Saved entries
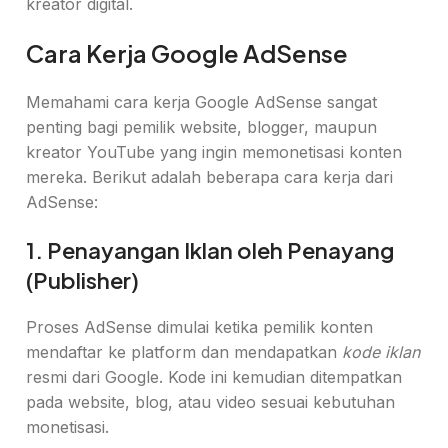
kreator digital.
Cara Kerja Google AdSense
Memahami cara kerja Google AdSense sangat
penting bagi pemilik website, blogger, maupun
kreator YouTube yang ingin memonetisasi konten
mereka. Berikut adalah beberapa cara kerja dari
AdSense:
1. Penayangan Iklan oleh Penayang
(Publisher)
Proses AdSense dimulai ketika pemilik konten
mendaftar ke platform dan mendapatkan
kode iklan
resmi dari Google. Kode ini kemudian ditempatkan
pada website, blog, atau video sesuai kebutuhan
monetisasi.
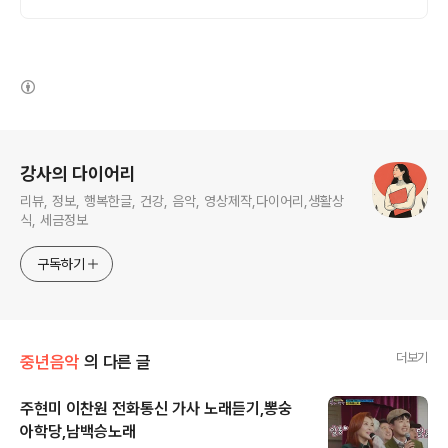
족도 각자의 공간이 충분한 제주 애월 프라이
빗 독채 가족저택
(새창열림)
로그 정보
강사의 다이어리
리뷰, 정보, 행복한글, 건강, 음악, 영상제작,다이어리,생활상
식, 세금정보
구독하기
더보기
중년음악
의 다른 글
주현미 이찬원 전화통신 가사 노래듣기,뽕숭
아학당,남백승노래
글 내용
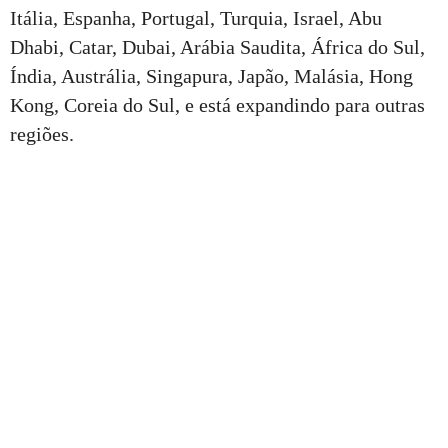
Itália, Espanha, Portugal, Turquia, Israel, Abu
Dhabi, Catar, Dubai, Arábia Saudita, África do Sul,
Índia, Austrália, Singapura, Japão, Malásia, Hong
Kong, Coreia do Sul, e está expandindo para outras
regiões.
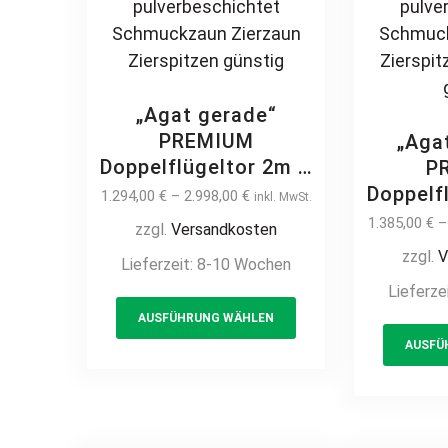
„Agat gerade“
PREMIUM
„Aga
Doppelflügeltor 2m –
P
6m manuell /
Doppelf
1.294,00
€
–
2.998,00
€
inkl. MwSt.
elektrisch auf Maß
6m 
1.385,00
€
zzgl.
Versandkosten
Doppeltor Flügeltor
elektr
zzgl.
V
Lieferzeit:
8-10 Wochen
Hoftor Einfahrtstor
Doppelt
Lieferze
vertikale Profile
Hoftor 
This
Stabfüllung
AUSFÜHRUNG WÄHLEN
verti
product
senkrecht klassisch
Sta
AUSFÜ
has
schlicht hochwertig
senkrec
multiple
Metall Stahl
schlich
variants.
feuerverzinkt
Met
The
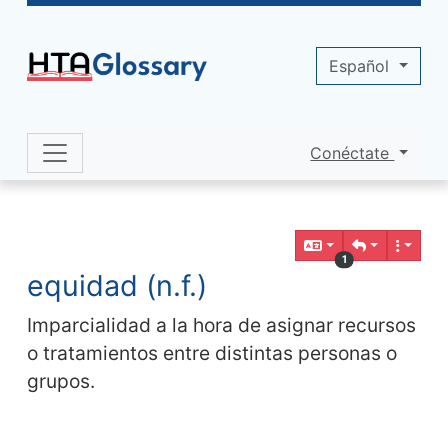
Site identity, navigation, etc.
Español
Conéctate
Navigation and related functionality 
Contenido relacionado
1
equidad (n.f.)
Imparcialidad a la hora de asignar recursos
o tratamientos entre distintas personas o
grupos.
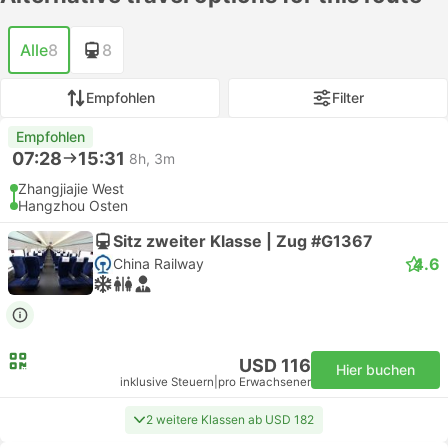
Alle
8
8
Empfohlen
Filter
Empfohlen
07:28
15:31
8h, 3m
Zhangjiajie West
Hangzhou Osten
Sitz zweiter Klasse | Zug #G1367
4.6
China Railway
USD 116
Hier buchen
inklusive Steuern
|
pro Erwachsener
2 weitere Klassen ab USD 182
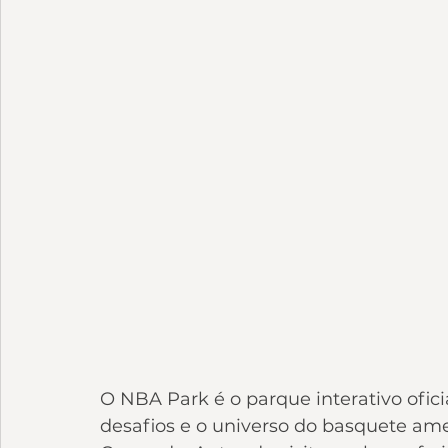
O NBA Park é o parque interativo ofici
desafios e o universo do basquete am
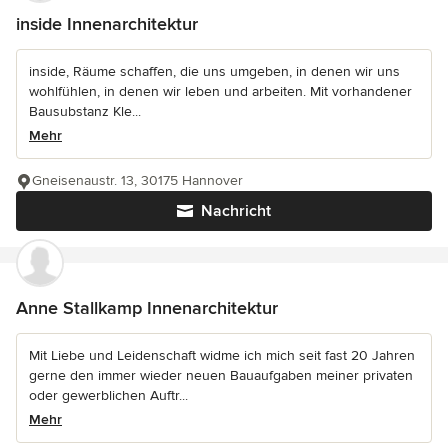
inside Innenarchitektur
inside, Räume schaffen, die uns umgeben, in denen wir uns
wohlfühlen, in denen wir leben und arbeiten. Mit vorhandener
Bausubstanz Kle...
Mehr
Gneisenaustr. 13, 30175 Hannover
Nachricht
Anne Stallkamp Innenarchitektur
Mit Liebe und Leidenschaft widme ich mich seit fast 20 Jahren
gerne den immer wieder neuen Bauaufgaben meiner privaten
oder gewerblichen Auftr...
Mehr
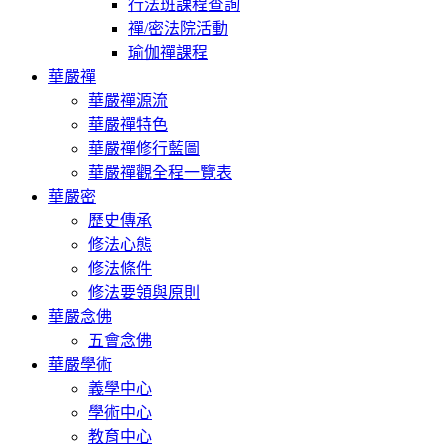
行法班課程查詢
禪/密法院活動
瑜伽禪課程
華嚴禪
華嚴禪源流
華嚴禪特色
華嚴禪修行藍圖
華嚴禪觀全程一覽表
華嚴密
歷史傳承
修法心態
修法條件
修法要領與原則
華嚴念佛
五會念佛
華嚴學術
義學中心
學術中心
教育中心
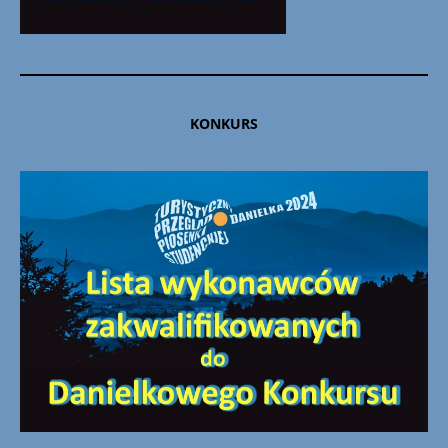
KONKURS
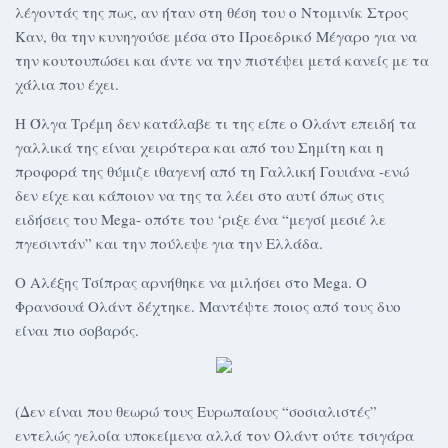
λέγοντάς της πως, αν ήταν στη θέση του ο Ντομινίκ Στρος
Καν, θα την κυνηγούσε μέσα στο Προεδρικό Μέγαρο για να
την κουτουπώσει και άντε να την πιστέψει μετά κανείς με τα
χάλια που έχει.
Η Όλγα Τρέμη δεν κατάλαβε τι της είπε ο Ολάντ επειδή τα
γαλλικά της είναι χειρότερα και από του Σημίτη και η
προφορά της θύμιζε ιθαγενή από τη Γαλλική Γουιάνα -ενώ
δεν είχε και κάποιον να της τα λέει στο αυτί όπως στις
ειδήσεις του Mega- οπότε του ‘ριξε ένα “μεγσί μεσιέ λε
πγεσιντάν” και την πούλεψε για την Ελλάδα.
Ο Αλέξης Τσίπρας αρνήθηκε να μιλήσει στο Mega. Ο
Φρανσουά Ολάντ δέχτηκε. Μαντέψτε ποιος από τους δυο
είναι πιο σοβαρός.
(Δεν είναι που θεωρώ τους Ευρωπαίους “σοσιαλιστές”
εντελώς γελοία υποκείμενα αλλά τον Ολάντ ούτε τσιγάρα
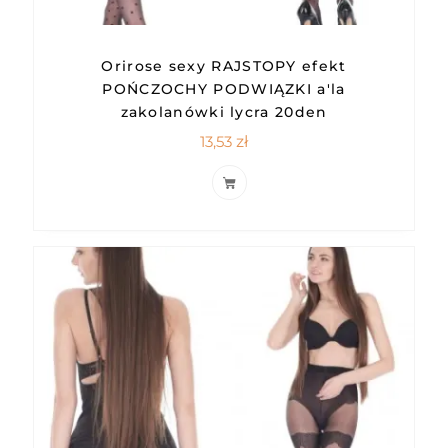
Orirose sexy RAJSTOPY efekt
POŃCZOCHY PODWIĄZKI a'la
zakolanówki lycra 20den
13,53
zł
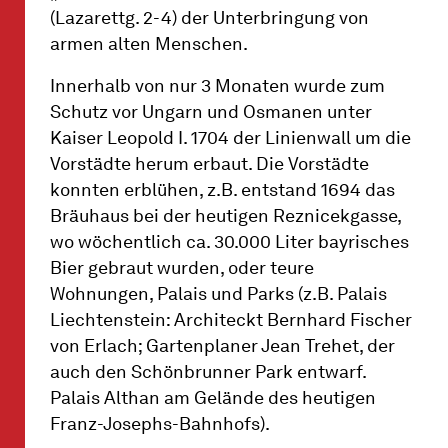
(Lazarettg. 2-4) der Unterbringung von
armen alten Menschen.
Innerhalb von nur 3 Monaten wurde zum
Schutz vor Ungarn und Osmanen unter
Kaiser Leopold I. 1704 der Linienwall um die
Vorstädte herum erbaut. Die Vorstädte
konnten erblühen, z.B. entstand 1694 das
Bräuhaus bei der heutigen Reznicekgasse,
wo wöchentlich ca. 30.000 Liter bayrisches
Bier gebraut wurden, oder teure
Wohnungen, Palais und Parks (z.B. Palais
Liechtenstein: Architeckt Bernhard Fischer
von Erlach; Gartenplaner Jean Trehet, der
auch den Schönbrunner Park entwarf.
Palais Althan am Gelände des heutigen
Franz-Josephs-Bahnhofs).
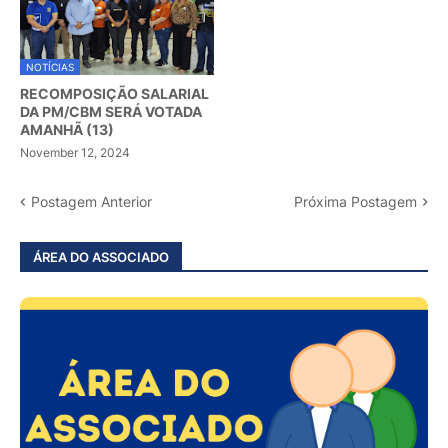
NOTÍCIAS
RECOMPOSIÇÃO SALARIAL
DA PM/CBM SERÁ VOTADA
AMANHÃ (13)
November 12, 2024
Postagem Anterior
Próxima Postagem
ÁREA DO ASSOCIADO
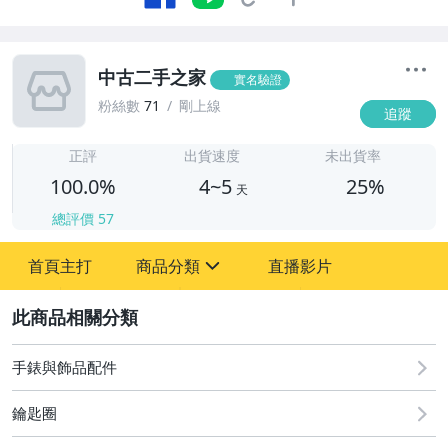
中古二手之家
實名驗證
粉絲數
71
剛上線
追蹤
4
正評
出貨速度
未出貨率
100.0%
4~5
25%
天
總評價
57
首頁主打
商品分類
直播影片
sign
2
古董、藝術與礦石
居家、家具與園藝
手錶與飾品配件
偶像、球員卡與郵幣
鑰匙圈
女裝與服飾配件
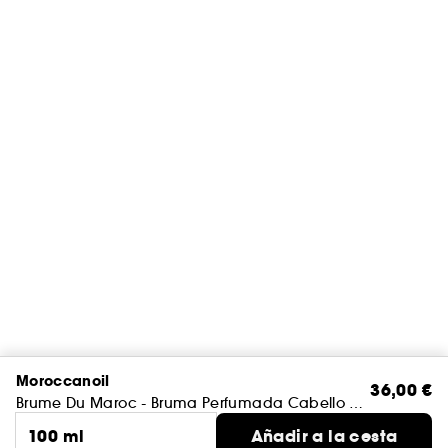
Moroccanoil
36,00 €
Brume Du Maroc - Bruma Perfumada Cabello y Cuerpo
100 ml
Añadir a la cesta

#### WHAT YOU ARE ASKED TO DO
With the pictures omitted, print the lines above exactly, beginning at the line with "Wohnungen, Palais und Parks (z.B. Palais" and going on through the line with "November 12, 2024".

#### FINISHED EXERCISE
Wohnungen, Palais und Parks (z.B. Palais
Liechtenstein: Architeckt Bernhard Fischer
von Erlach; Gartenplaner Jean Trehet, der
auch den Schönbrunner Park entwarf.
Palais Althan am Gelände des heutigen
Franz-Josephs-Bahnhofs).
NOTÍCIAS
RECOMPOSIÇÃO SALARIAL
DA PM/CBM SERÁ VOTADA
AMANHÃ (13)
November 12, 2024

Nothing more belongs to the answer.